WWVB's time signals are accurate because they are synchronized to NIST's atomic clock ensemble just 80 kilometers (about 50 miles) down the road in Boulder, Colo. This ensemble is calibrated by the NIST-F1 cesium fountain atomic clock, the U.S. civilian time standard.
WWVB was not NIST's first foray into radio. This year marks the 90th anniversary of NIST's high-frequency radio station WWV, which shares the Fort Collins site. WWV began experimental broadcasts in Washington, D.C., in 1920 and continuous operations in 1923, and moved to Fort Collins in 1966.*
But WWVB is unique. Its legacy of innovation began with its unusually low operating frequency of 60 kilohertz (kHz, or cycles per second). The wavelength is 5 kilometers long, more than 3 miles. This concept dates back to 1956, when the then-new NIST Boulder campus began operating 60 kHz radio station KK2XEI a few hours a day. The station radiated less than 2 watts of power but proved that low frequencies are extremely stable, with the ground below and ionosphere above forming a huge duct to guide signals around the curvature of the Earth. In 1963, WWVB's received signal was 100 times more stable than WWV's. (NIST experimented with even lower frequencies with standard radio broadcast station WWVL from 1960 to 1972.)

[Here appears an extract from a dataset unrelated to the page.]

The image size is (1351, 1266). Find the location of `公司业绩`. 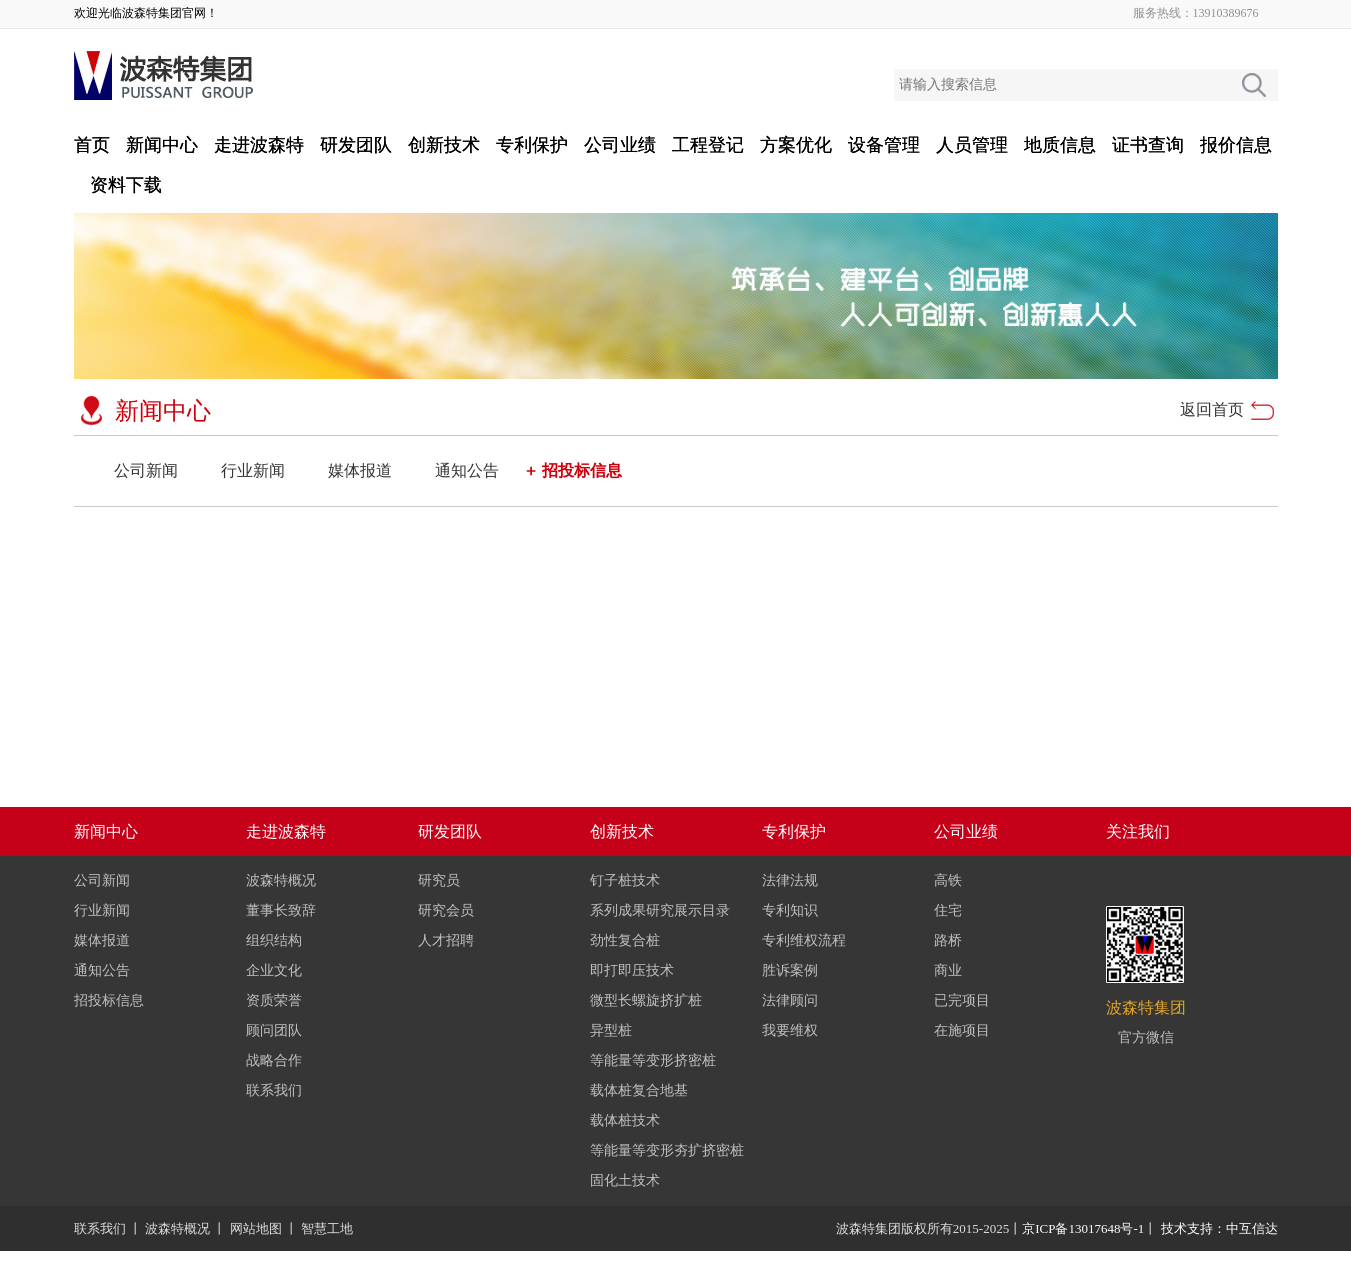 公司业绩 is located at coordinates (620, 145).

WWVB got its call sign in 1960; the B probably stands for Boulder. The station was built in Fort Collins because it is near Boulder but farther from the mountains, making it easier to broadcast an omnidirectional signal. The site is also attractive for its high ground conductivity, due to highly alkaline soil.

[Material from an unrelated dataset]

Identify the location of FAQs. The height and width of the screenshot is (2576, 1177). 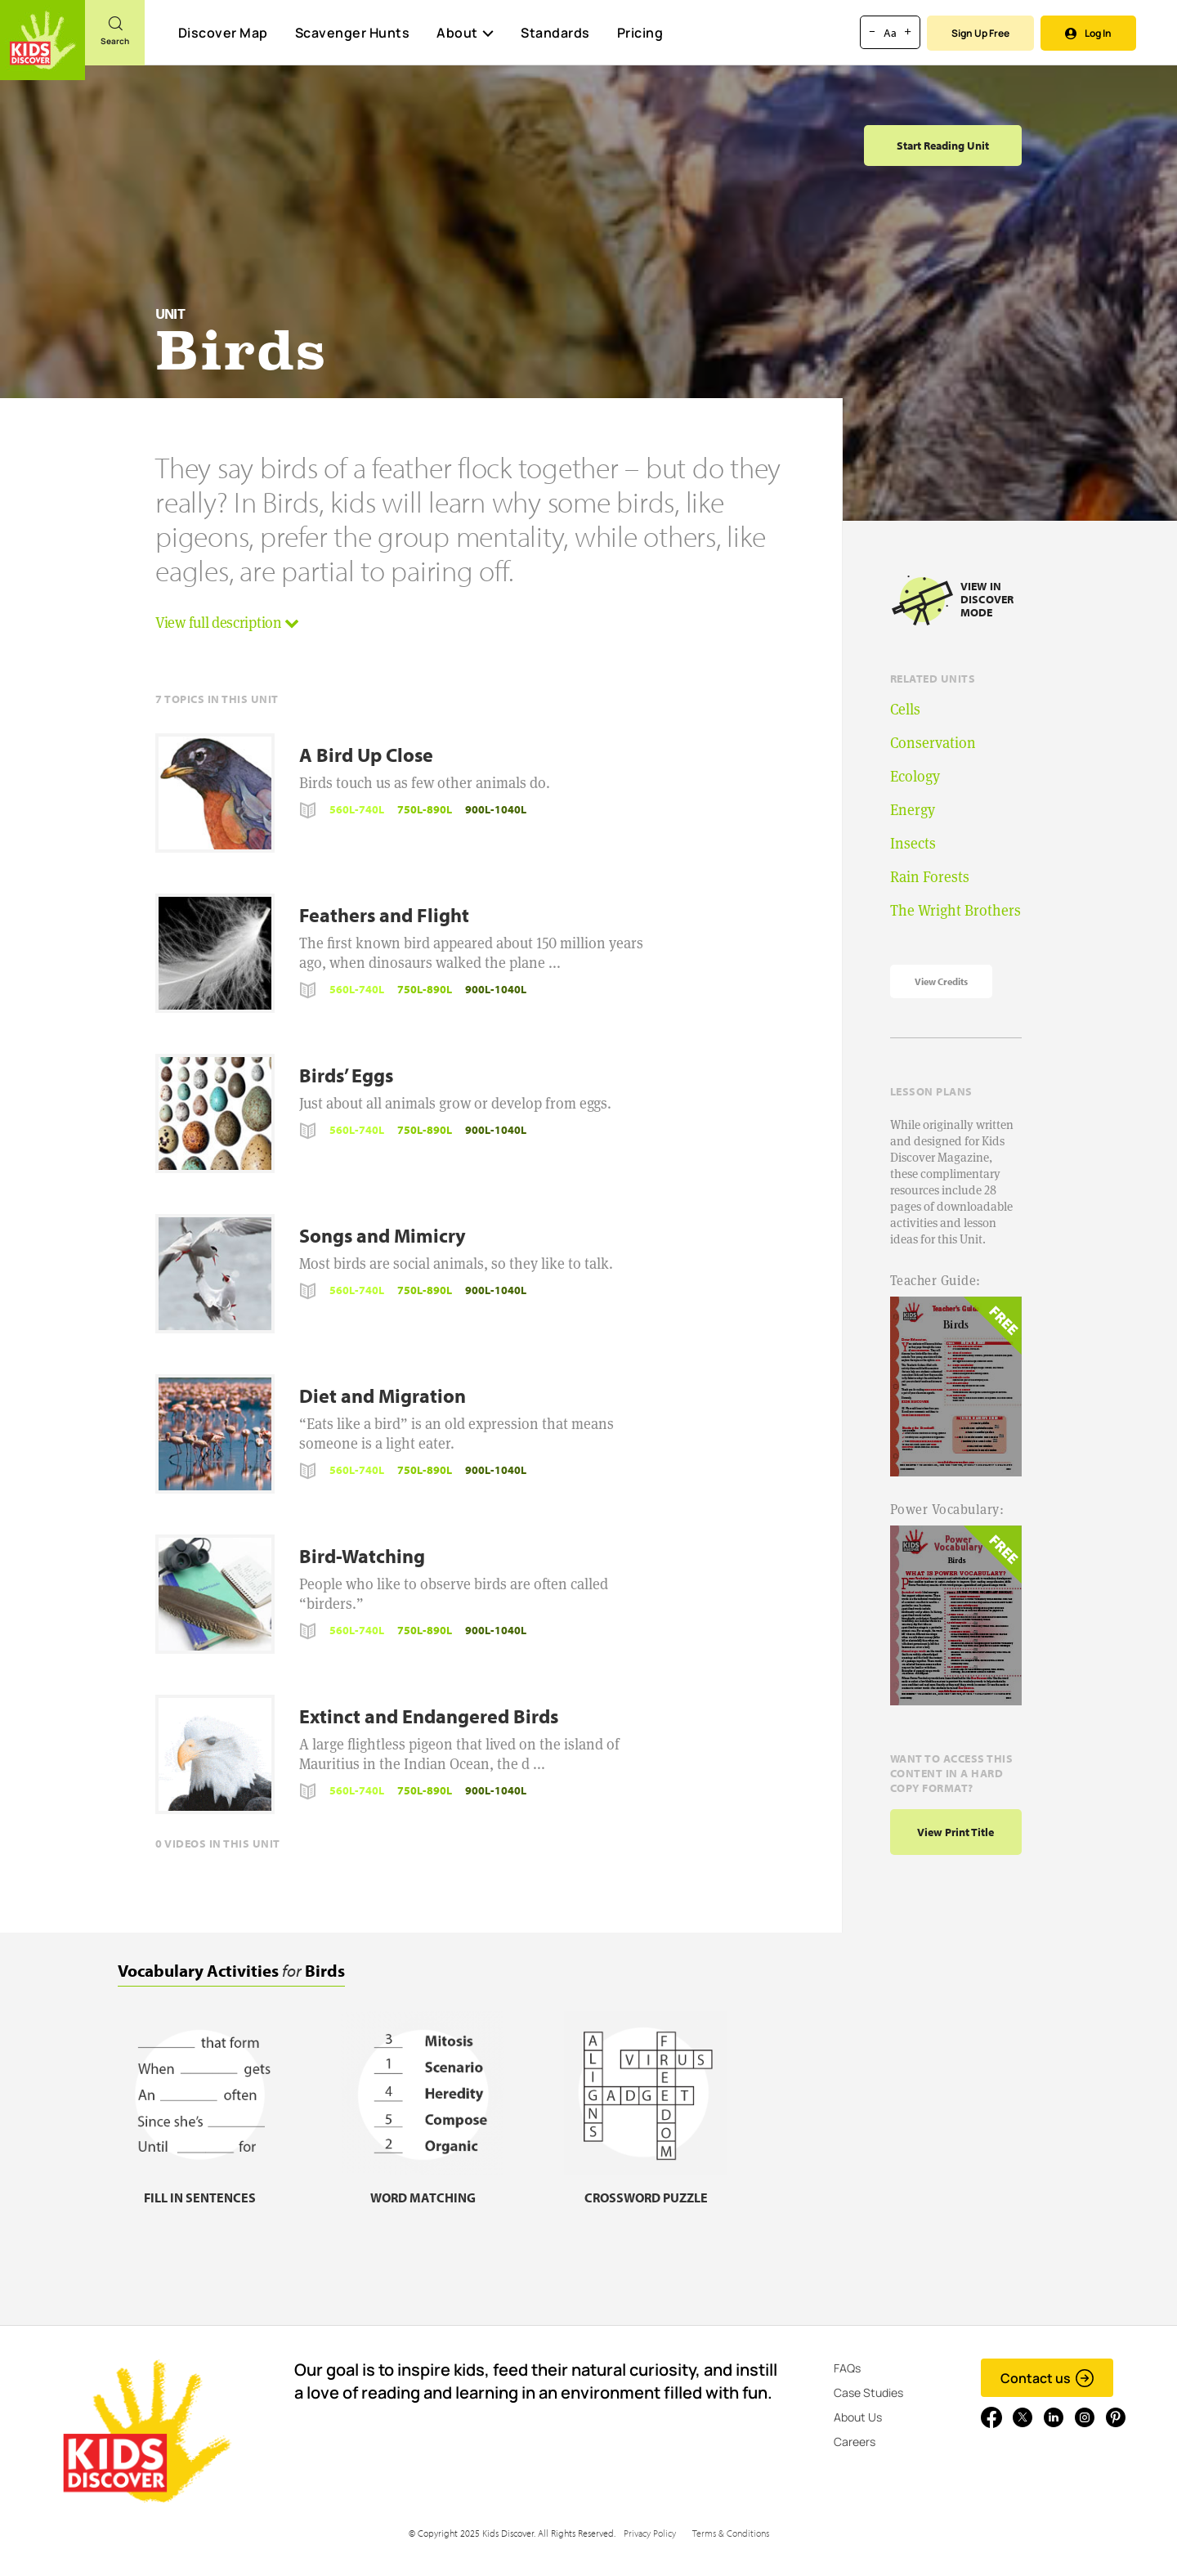 (847, 2368).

WWVB began official broadcasts at 4 thousand watts (4 kW). The power level was later increased to 13 kW, where it remained for many years. Then in the 1980s, precision timing signals from satellites began providing an alternative for many of industry's timekeeping needs. In 1999, WWVB's signal was boosted to 50 kW so it could reach the entire U.S. mainland and be picked up by small antennas. This led to mass production and wide use of radio-controlled timepieces, giving consumers broad access to atomically precise NIST time.**
Now with a power level of 70 kW, WWVB's latest innovation is a modified time code format,*** which Lowe says boosts reception capability 100-fold and will encourage the inclusion of radio-controlled timing in a broader range of products. For example, appliances such as refrigerators, microwave ovens and thermostats, motor vehicles, as well as traffic light timers and lawn sprinkler systems, could now receive atomic time over the airwaves.

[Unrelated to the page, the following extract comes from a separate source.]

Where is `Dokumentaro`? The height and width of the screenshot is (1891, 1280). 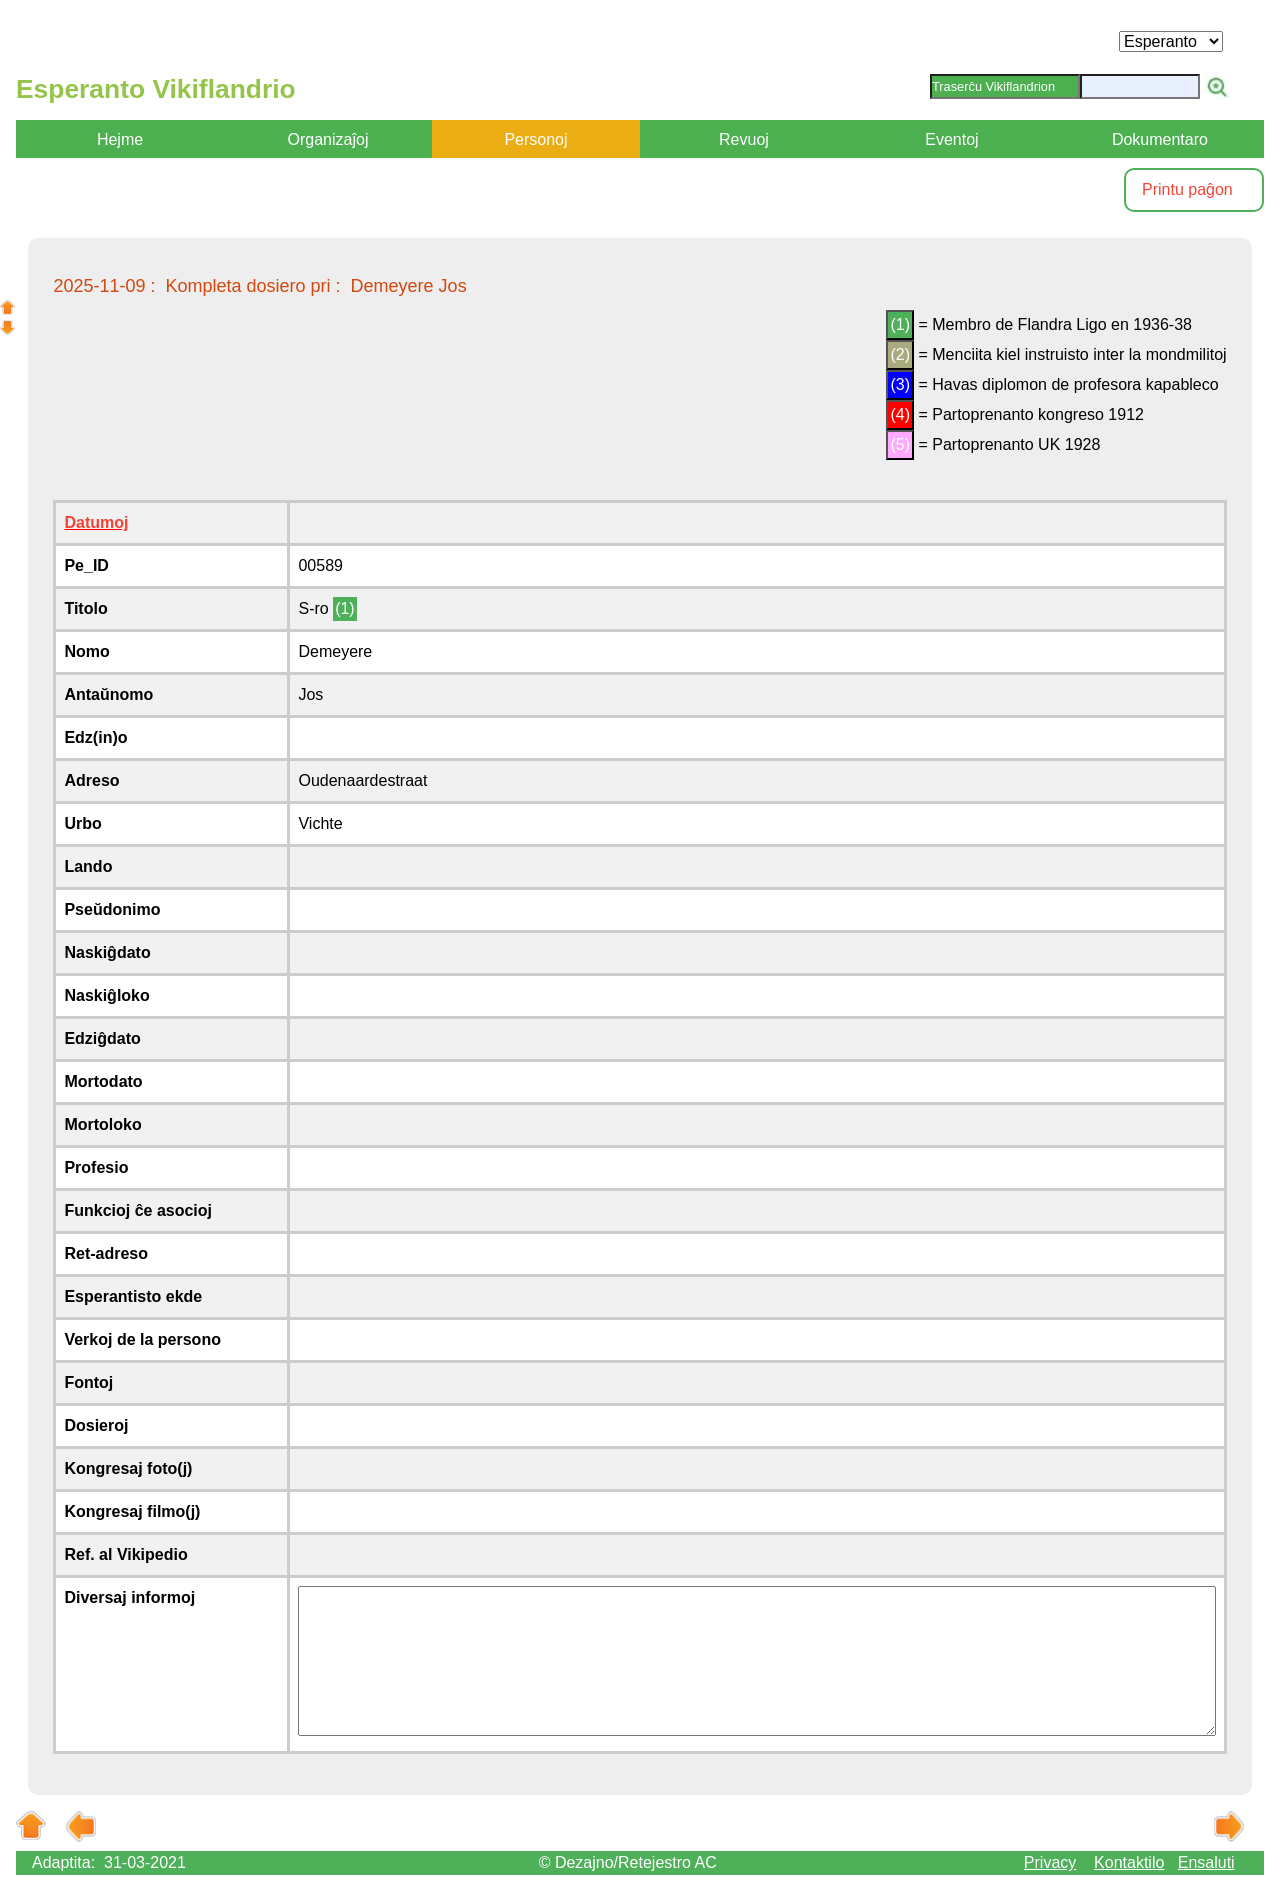 Dokumentaro is located at coordinates (1160, 139).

"This will get us beyond the novelty of clocks and watches and get the time signal to original equipment manufacturers, and get it into cars, refrigerators and sprinkler systems," Lowe says. "My hope is that WWVB will become the source for time in a wide range of products and have a new role to play in our society."
"We look forward to another 50 years."
*WWV provides high-frequency time and frequency signals, geophysical alerts and marine storm warnings to users, including amateur radio operators, stopwatch and timer calibration laboratories, piano tuners, and telephone callers wishing to manually set watches and clocks.